((
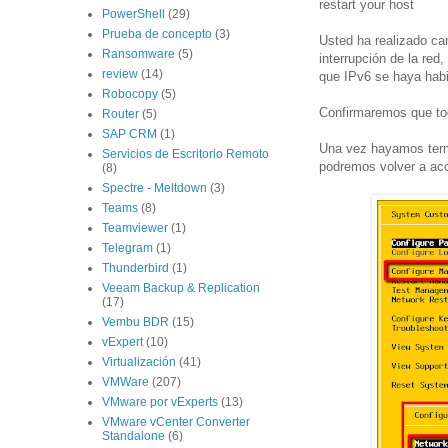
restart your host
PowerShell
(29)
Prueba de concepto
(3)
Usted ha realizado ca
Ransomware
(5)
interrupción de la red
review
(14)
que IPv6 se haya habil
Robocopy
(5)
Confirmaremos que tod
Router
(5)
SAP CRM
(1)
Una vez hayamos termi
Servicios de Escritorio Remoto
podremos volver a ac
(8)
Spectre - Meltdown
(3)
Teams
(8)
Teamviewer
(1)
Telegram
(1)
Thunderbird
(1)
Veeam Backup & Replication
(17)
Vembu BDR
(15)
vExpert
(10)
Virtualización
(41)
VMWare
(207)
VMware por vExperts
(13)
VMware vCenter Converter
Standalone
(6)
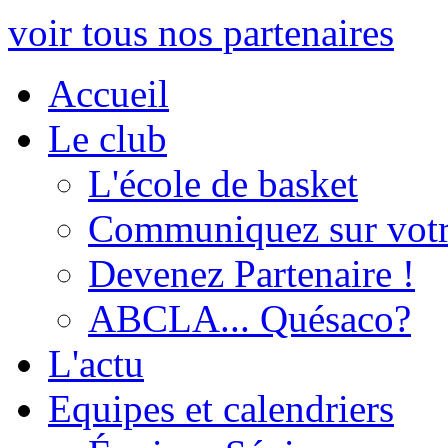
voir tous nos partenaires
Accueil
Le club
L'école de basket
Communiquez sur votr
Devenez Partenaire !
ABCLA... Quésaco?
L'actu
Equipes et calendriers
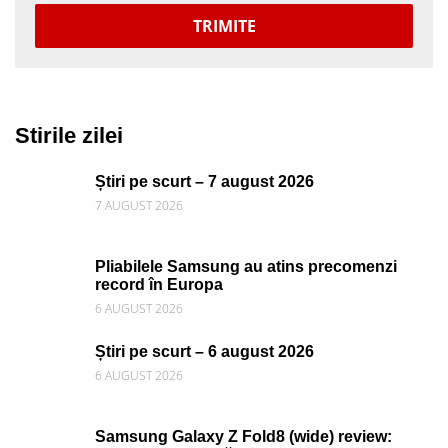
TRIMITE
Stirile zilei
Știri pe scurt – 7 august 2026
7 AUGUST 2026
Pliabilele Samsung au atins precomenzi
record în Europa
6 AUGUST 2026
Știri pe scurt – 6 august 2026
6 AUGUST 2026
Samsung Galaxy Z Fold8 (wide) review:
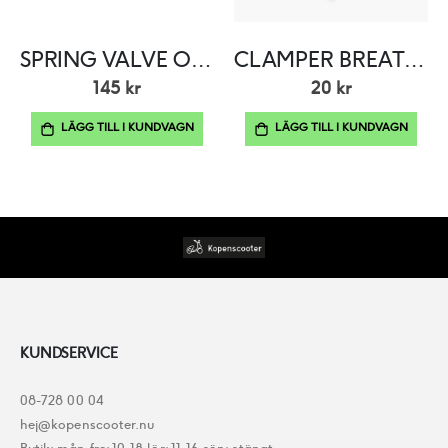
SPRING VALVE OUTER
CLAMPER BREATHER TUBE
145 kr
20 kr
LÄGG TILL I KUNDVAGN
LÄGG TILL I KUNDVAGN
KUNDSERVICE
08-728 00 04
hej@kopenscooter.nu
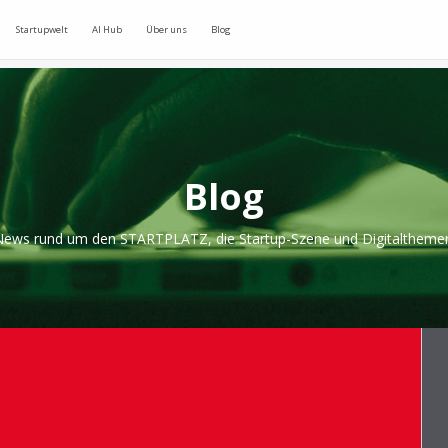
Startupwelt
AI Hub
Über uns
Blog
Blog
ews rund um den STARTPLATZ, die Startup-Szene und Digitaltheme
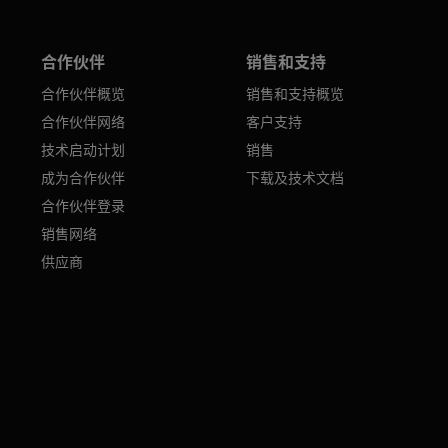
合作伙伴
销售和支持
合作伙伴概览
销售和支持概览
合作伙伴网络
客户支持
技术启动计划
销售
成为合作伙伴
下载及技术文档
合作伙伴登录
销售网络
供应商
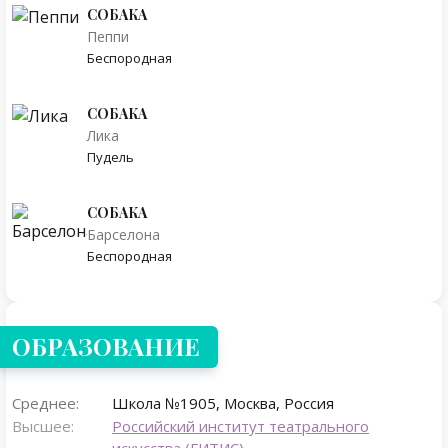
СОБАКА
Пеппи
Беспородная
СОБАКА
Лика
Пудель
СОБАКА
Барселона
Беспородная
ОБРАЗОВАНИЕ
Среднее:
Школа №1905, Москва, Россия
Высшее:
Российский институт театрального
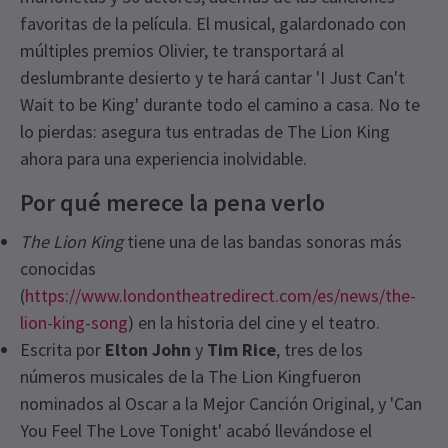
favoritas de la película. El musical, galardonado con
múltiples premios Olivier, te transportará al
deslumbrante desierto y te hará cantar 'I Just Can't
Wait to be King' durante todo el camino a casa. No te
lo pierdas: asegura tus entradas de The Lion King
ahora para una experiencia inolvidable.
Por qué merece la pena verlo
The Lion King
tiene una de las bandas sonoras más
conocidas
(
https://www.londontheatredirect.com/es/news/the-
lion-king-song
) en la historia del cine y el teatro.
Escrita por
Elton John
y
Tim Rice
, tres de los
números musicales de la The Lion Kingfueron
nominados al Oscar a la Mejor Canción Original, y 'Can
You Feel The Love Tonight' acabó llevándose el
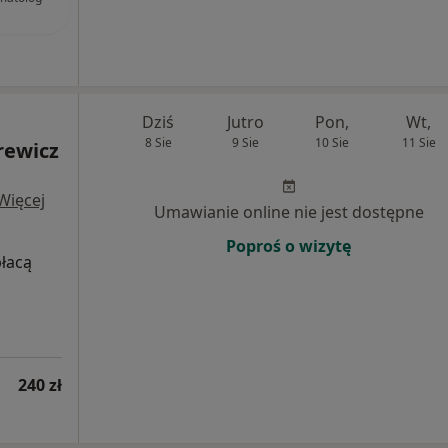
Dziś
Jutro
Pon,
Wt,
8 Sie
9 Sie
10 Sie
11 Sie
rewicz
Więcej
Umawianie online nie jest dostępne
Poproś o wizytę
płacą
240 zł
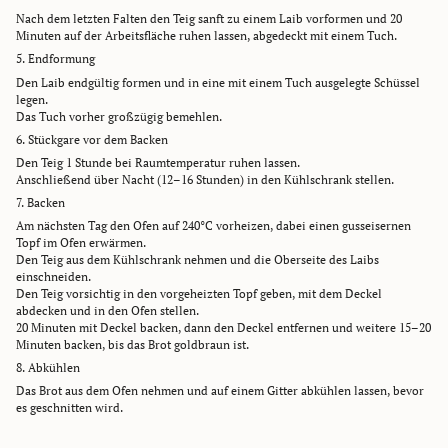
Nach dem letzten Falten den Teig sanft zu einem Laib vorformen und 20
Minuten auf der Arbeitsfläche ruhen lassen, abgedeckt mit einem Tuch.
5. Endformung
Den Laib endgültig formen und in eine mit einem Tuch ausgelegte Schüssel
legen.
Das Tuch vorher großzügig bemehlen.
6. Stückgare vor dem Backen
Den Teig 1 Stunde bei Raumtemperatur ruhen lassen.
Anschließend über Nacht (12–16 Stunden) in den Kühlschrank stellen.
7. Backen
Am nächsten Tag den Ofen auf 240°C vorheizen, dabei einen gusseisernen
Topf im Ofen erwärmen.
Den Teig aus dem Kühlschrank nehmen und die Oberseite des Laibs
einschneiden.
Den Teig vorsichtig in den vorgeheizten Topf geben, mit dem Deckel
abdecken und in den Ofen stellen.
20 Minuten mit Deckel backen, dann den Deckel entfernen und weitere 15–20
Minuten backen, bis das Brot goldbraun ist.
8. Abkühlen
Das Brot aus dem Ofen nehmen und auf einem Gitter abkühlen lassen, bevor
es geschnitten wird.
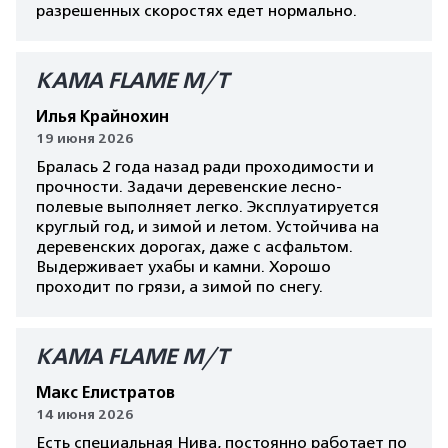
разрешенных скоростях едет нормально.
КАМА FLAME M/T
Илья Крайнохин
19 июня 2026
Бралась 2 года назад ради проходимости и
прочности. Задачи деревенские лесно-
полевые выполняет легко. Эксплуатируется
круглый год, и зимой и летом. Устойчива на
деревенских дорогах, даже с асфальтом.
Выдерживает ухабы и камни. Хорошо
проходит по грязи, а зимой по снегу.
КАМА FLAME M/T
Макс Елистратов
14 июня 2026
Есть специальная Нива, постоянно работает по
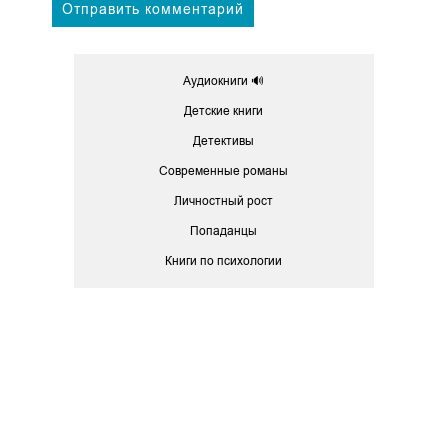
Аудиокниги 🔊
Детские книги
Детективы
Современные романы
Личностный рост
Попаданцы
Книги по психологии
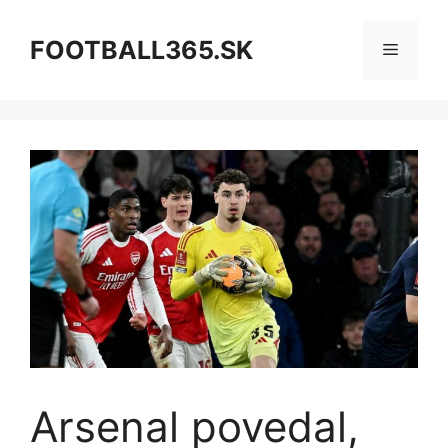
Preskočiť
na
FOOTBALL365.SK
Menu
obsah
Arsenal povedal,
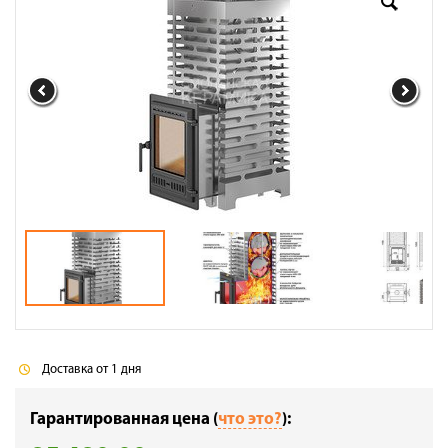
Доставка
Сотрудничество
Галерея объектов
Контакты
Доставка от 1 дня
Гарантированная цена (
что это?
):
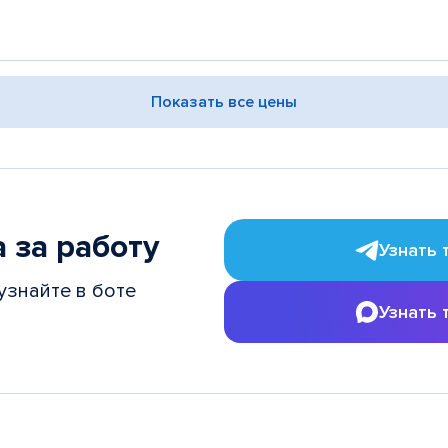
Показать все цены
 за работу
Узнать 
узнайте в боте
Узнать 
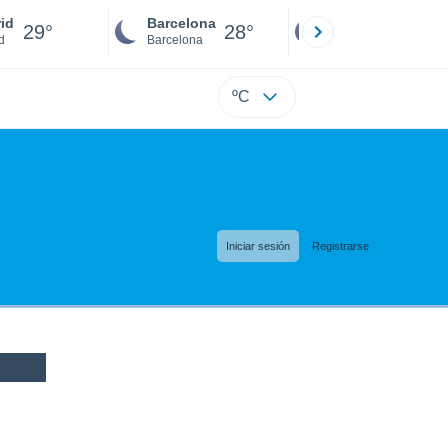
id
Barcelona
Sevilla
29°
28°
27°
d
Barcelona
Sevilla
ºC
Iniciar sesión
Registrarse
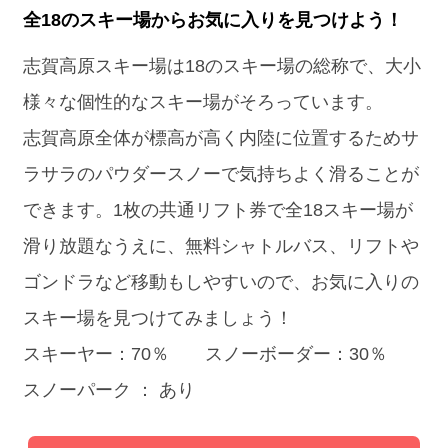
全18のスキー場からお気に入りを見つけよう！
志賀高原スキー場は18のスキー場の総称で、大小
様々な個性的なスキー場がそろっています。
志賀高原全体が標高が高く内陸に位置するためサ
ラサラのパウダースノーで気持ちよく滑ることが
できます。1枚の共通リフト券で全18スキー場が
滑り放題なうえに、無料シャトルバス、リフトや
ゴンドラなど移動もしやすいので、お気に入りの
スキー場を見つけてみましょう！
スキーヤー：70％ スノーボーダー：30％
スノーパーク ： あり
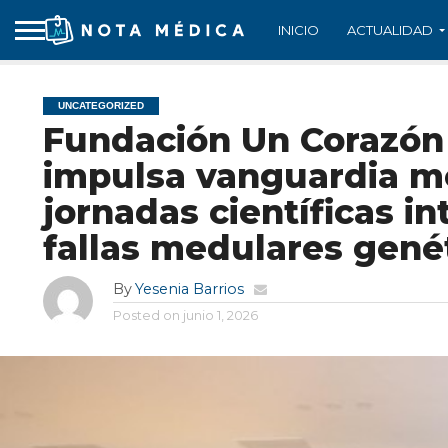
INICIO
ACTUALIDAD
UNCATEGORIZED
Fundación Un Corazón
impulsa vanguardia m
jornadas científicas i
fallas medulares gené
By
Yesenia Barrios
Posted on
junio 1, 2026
))
Among the lines of the material, find those that hold the word "Kühlschrank" and copy them.

### EXERCISE OUTPUT
Anschließend über Nacht (12–16 Stunden) in den Kühlschrank stellen.
Den Teig aus dem Kühlschrank nehmen und die Oberseite des Laibs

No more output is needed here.